Self-management skills are imperative to school success. Often, kids who perform better at school are those that have the most honed executive function skills sets.
For instance, being a good writer isn’t enough. Students need to demonstrate time management in writing, show that they can chunk writing tasks into parts, remember editing strategies, manage attention to see an essay through and more.
Since assessments and grades rely on executive function as a yardstick for mastery, empowering kids and students with these skills can help boost academic performance.
So it is important to know how to identify and encourage developing “studenting” and learning skills. Here’s how;
Replace directions with thought-provoking questions
Most teachers are in the habit of giving lots of the same directions.
If these directions are consciously replaced with mid/low-level supportive questions it can help students develop their future executive function skills and also navigate life as a student.
Take for example, replacing the directive – “Please take out your book” with the mid-level support question: “What do you need to be ready for reading?”

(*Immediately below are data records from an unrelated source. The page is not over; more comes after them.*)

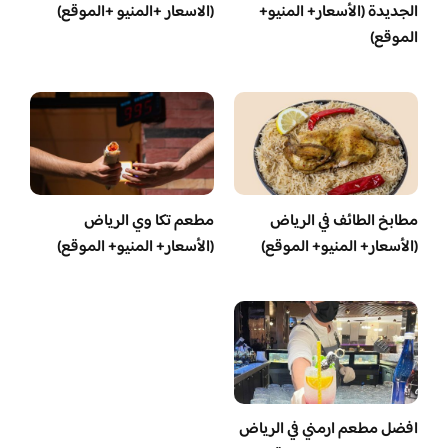
الجديدة (الأسعار+ المنيو+
(الاسعار +المنيو +الموقع)
الموقع)
مطابخ الطائف في الرياض
مطعم تكا وي الرياض
(الأسعار+ المنيو+ الموقع)
(الأسعار+ المنيو+ الموقع)
افضل مطعم ارمني في الرياض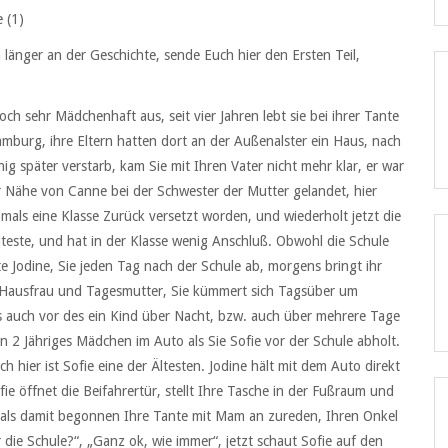
 (1)
änger an der Geschichte, sende Euch hier den Ersten Teil,
 noch sehr Mädchenhaft aus, seit vier Jahren lebt sie bei ihrer Tante
amburg, ihre Eltern hatten dort an der Außenalster ein Haus, nach
g später verstarb, kam Sie mit Ihren Vater nicht mehr klar, er war
r Nähe von Canne bei der Schwester der Mutter gelandet, hier
amals eine Klasse Zurück versetzt worden, und wiederholt jetzt die
 Älteste, und hat in der Klasse wenig Anschluß. Obwohl die Schule
te Jodine, Sie jeden Tag nach der Schule ab, morgens bringt ihr
t Hausfrau und Tagesmutter, Sie kümmert sich Tagsüber um
 auch vor des ein Kind über Nacht, bzw. auch über mehrere Tage
n 2 Jähriges Mädchen im Auto als Sie Sofie vor der Schule abholt.
h hier ist Sofie eine der Ältesten. Jodine hält mit dem Auto direkt
ie öffnet die Beifahrertür, stellt Ihre Tasche in der Fußraum und
damals damit begonnen Ihre Tante mit Mam an zureden, Ihren Onkel
ie Schule?“, „Ganz ok, wie immer“, jetzt schaut Sofie auf den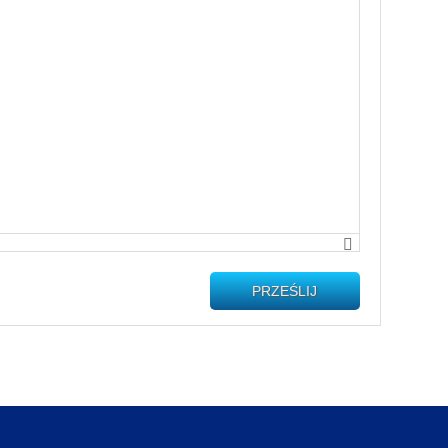
PRZEŚLIJ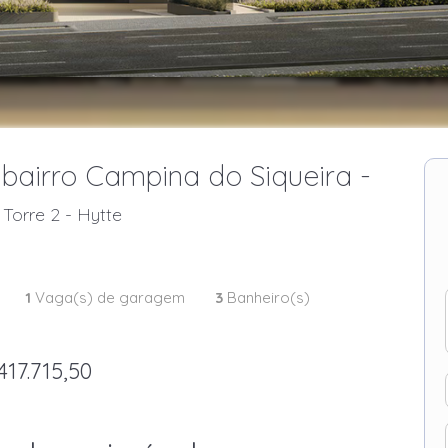
bairro Campina do Siqueira -
Torre 2 - Hytte
1
Vaga(s) de garagem
3
Banheiro(s)
417.715,50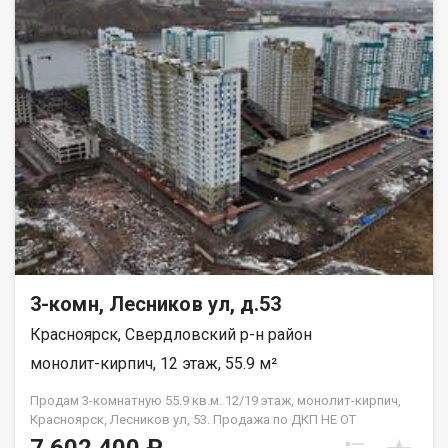
3-комн, Лесников ул, д.53
Красноярск, Свердловский р-н район
монолит-кирпич, 12 этаж, 55.9 м²
Продам 3-комнатную 55.9 кв.м. 12/19 этаж, монолит-кирпич,
Красноярск, Лесников ул, 53. Продажа по ДКП НЕ ОТ
ЗАСТРОЙЩИКА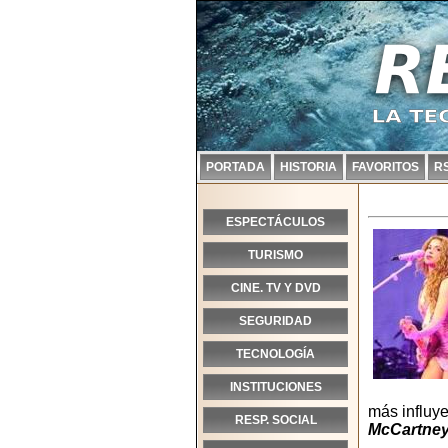
PORTADA
HISTORIA
FAVORITOS
R
ESPECTÁCULOS
TURISMO
CINE. TV Y DVD
SEGURIDAD
TECNOLOGÍA
INSTITUCIONES
más influy
RESP. SOCIAL
McCartney,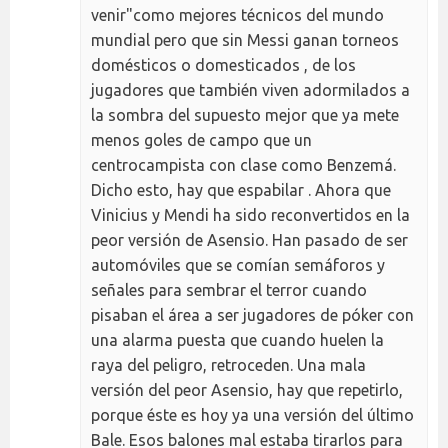
venir"como mejores técnicos del mundo
mundial pero que sin Messi ganan torneos
domésticos o domesticados , de los
jugadores que también viven adormilados a
la sombra del supuesto mejor que ya mete
menos goles de campo que un
centrocampista con clase como Benzemá.
Dicho esto, hay que espabilar . Ahora que
Vinicius y Mendi ha sido reconvertidos en la
peor versión de Asensio. Han pasado de ser
automóviles que se comían semáforos y
señales para sembrar el terror cuando
pisaban el área a ser jugadores de póker con
una alarma puesta que cuando huelen la
raya del peligro, retroceden. Una mala
versión del peor Asensio, hay que repetirlo,
porque éste es hoy ya una versión del último
Bale. Esos balones mal estaba tirarlos para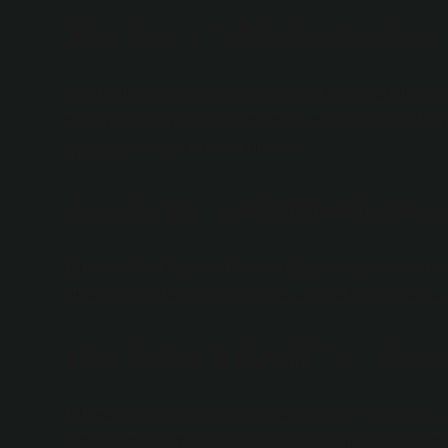
Burjuva ahlakı nedir?
Küçük burjuvalar, zaman zaman kendilerini burjuva ahlak
çalıştıkları burjuvalarla özdeşleştirmeye çalışırlar. Ma
aşağılayıcı bir şekilde de kullanılır.
Burjuva takılmak ne
Bu terim, Karl Marx ve Friedrich Engels tarafından Komün
kullanılmıştır. Bazen eleştirel olarak “maddeci veya b
Burjuva güzeli ne de
Burjuva kelimesinin sözlük anlamı nedir? TDK’ya göre “b
özel ayrıcalıklardan yararlanan kimse anlamına gelmek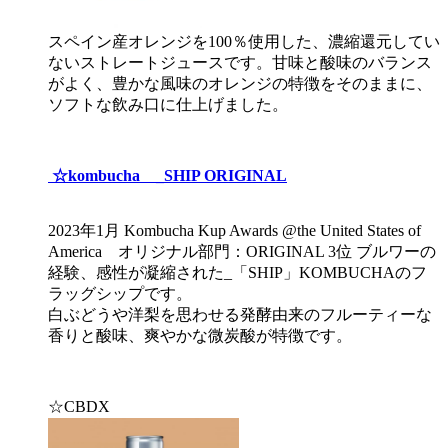
スペイン産オレンジを100％使用した、濃縮還元してい
ないストレートジュースです。甘味と酸味のバランス
がよく、豊かな風味のオレンジの特徴をそのままに、
ソフトな飲み口に仕上げました。
☆kombucha _SHIP ORIGINAL
2023年1月 Kombucha Kup Awards @the United States of
America オリジナル部門：ORIGINAL 3位 ブルワーの
経験、感性が凝縮された_「SHIP」KOMBUCHAのフ
ラッグシップです。
白ぶどうや洋梨を思わせる発酵由来のフルーティーな
香りと酸味、爽やかな微炭酸が特徴です。
☆CBDX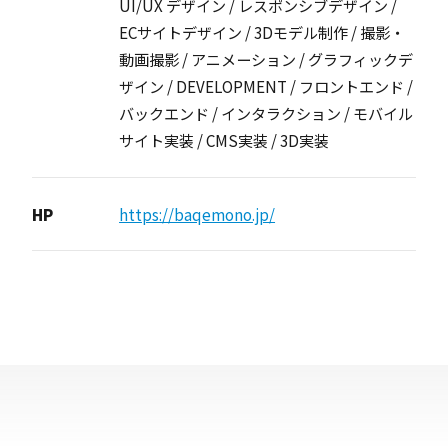
UI/UX デザイン / レスポンシブデザイン /
ECサイトデザイン / 3Dモデル制作 / 撮影・
動画撮影 / アニメーション / グラフィックデ
ザイン / DEVELOPMENT / フロントエンド /
バックエンド / インタラクション / モバイル
サイト実装 / CMS実装 / 3D実装
HP
https://baqemono.jp/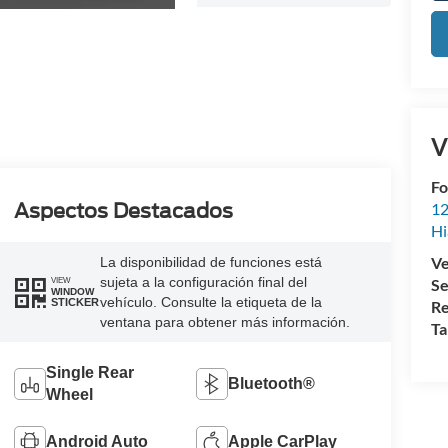
V
Fo
Aspectos Destacados
12
Hi
Ve
La disponibilidad de funciones está
sujeta a la configuración final del
Se
VIEW
WINDOW
vehículo. Consulte la etiqueta de la
STICKER
Re
ventana para obtener más información.
Ta
Single Rear
Bluetooth®
Wheel
Android Auto
Apple CarPlay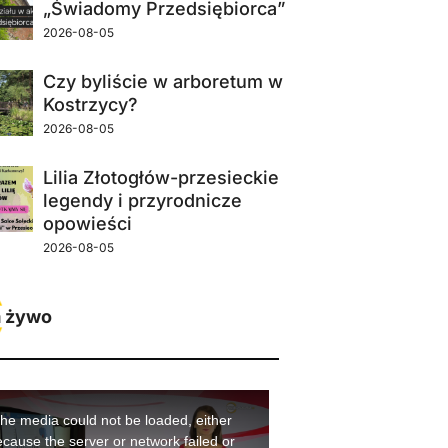
„Świadomy Przedsiębiorca”
2026-08-05
Czy byliście w arboretum w
Kostrzycy?
2026-08-05
Lilia Złotogłów-przesieckie
legendy i przyrodnicze
opowieści
2026-08-05
 żywo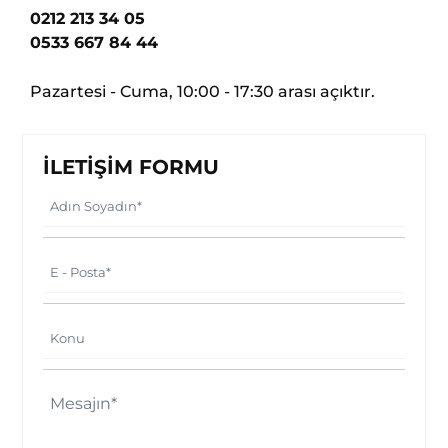
0212 213 34 05
0533 667 84 44
Pazartesi - Cuma, 10:00 - 17:30 arası açıktır.
İLETİŞİM FORMU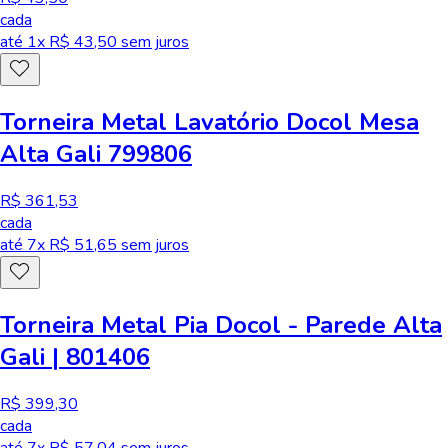
cada
até
1
x R$
43,50
sem juros
Torneira Metal Lavatório Docol Mesa
Alta Gali 799806
R$ 361,53
cada
até
7
x R$
51,65
sem juros
Torneira Metal Pia Docol - Parede Alta
Gali | 801406
R$ 399,30
cada
até
7
x R$
57,04
sem juros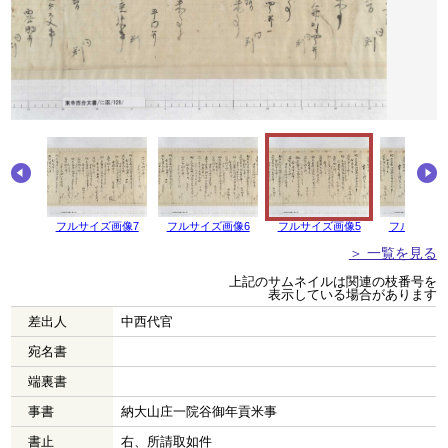
画像8
フルサイズ画像7
フルサイズ画像6
フルサイズ画像5
フルサイズ
＞ 一覧を見る
上記のサムネイルは関連の枝番号を
表示している場合があります
差出人
中西代官
宛名書
端裏書
事書
納大山庄一院谷御年貢米事
書止
右、所請取如件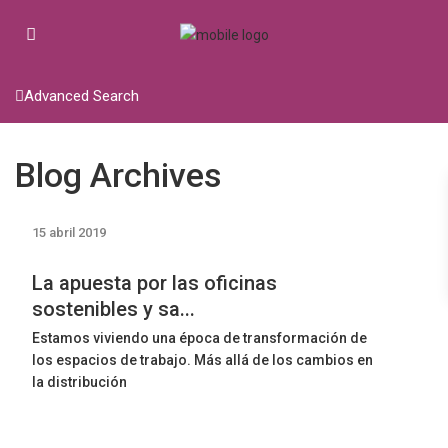
Advanced Search
Blog Archives
15 abril 2019
La apuesta por las oficinas
sostenibles y sa...
Estamos viviendo una época de transformación de
los espacios de trabajo. Más allá de los cambios en
la distribución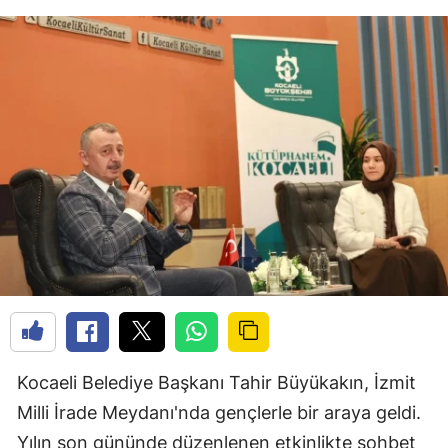
Kocaeli Belediye Başkanı Tahir Büyükakın, İzmit
Milli İrade Meydanı'nda gençlerle bir araya geldi.
Yılın son gününde düzenlenen etkinlikte sohbet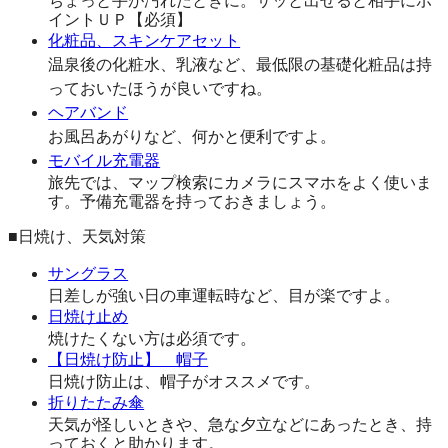
ちょっと手が汚れたときに。サッと出せると相手にポ
イントＵＰ【必須】
化粧品、スキンケアセット
温泉後の化粧水、乳液など、最低限の基礎化粧品は持
っておいたほうが良いですね。
ヘアバンド
お風呂あがりなど、何かと便利ですよ。
モバイル充電器
旅先では、マップ検索にカメラにスマホをよく使いま
す。予備充電器を持っておきましょう。
■日焼け、天気対策
サングラス
日差しが強い日の車運転時など、目が楽ですよ。
日焼け止め
焼けたくない方は必須です。
【日焼け防止】 帽子
日焼け防止は、帽子がオススメです。
折りたたみ傘
天気が怪しいときや、急な夕立などにあったとき、持
っておくと助かります。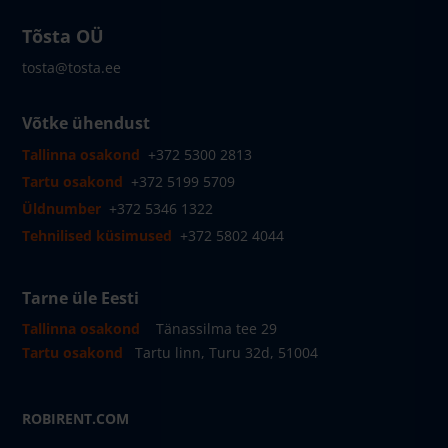
Tõsta OÜ
tosta@tosta.ee
Võtke ühendust
Tallinna osakond
+372 5300 2813
Tartu osakond
+372 5199 5709
Üldnumber
+372 5346 1322
Tehnilised küsimused
+372 5802 4044
Tarne üle Eesti
Tallinna osakond
Tänassilma tee 29
Tartu osakond
Tartu linn, Turu 32d, 51004
ROBIRENT.COM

There’s no hard and fast rule to do this. The idea is to adjust your support level for students so that they gradually assume the responsibility.
Teach students how to coach and question themselves
Classroom teachers can take a cue from coaches and mentor teachers and teach students to prompt themselves with reminders and questions for repeating tasks.
A written list of these questions can be made available for students to access in times of planning. The idea is to create a system to make thinking skills visible and the student invisible.
Teachers can supplement students’ developing executive function skills this way.
Use 6 problem-solving magic questions
Teachers who want to help students develop their executive function skills can rely on the following questions:
- What is it you notice?
- What parts don’t you understand?
- What do you think can be helpful to you right now?
- How do you tell??
- Where could you find that information?
- How will you use that strategy or take that action?
Asking these questions regularly help students get used to them, and so they automatically apply them as they solve problems throughout their day.